Saved data entries
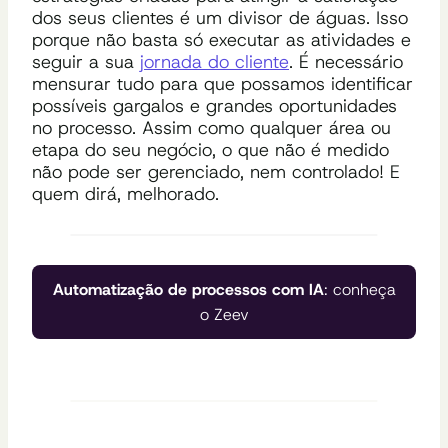
dos seus clientes é um divisor de águas. Isso
porque não basta só executar as atividades e
seguir a sua
jornada do cliente
.
É necessário
mensurar tudo para que possamos identificar
possíveis gargalos e grandes oportunidades
no processo.
Assim como qualquer área ou
etapa do seu negócio, o que não é medido
não pode ser gerenciado, nem controlado!
E
quem dirá, melhorado.
Automatização de processos com IA
: conheça
o Zeev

◆ **What the task asks**:
Give the entries above again, exactly as written and free of images.

◆ **Solution below**:
dos seus clientes é um divisor de águas. Isso
porque não basta só executar as atividades e
seguir a sua
jornada do cliente
.
É necessário
mensurar tudo para que possamos identificar
possíveis gargalos e grandes oportunidades
no processo.
Assim como qualquer área ou
etapa do seu negócio, o que não é medido
não pode ser gerenciado, nem controlado!
E
quem dirá, melhorado.
Automatização de processos com IA
: conheça
o Zeev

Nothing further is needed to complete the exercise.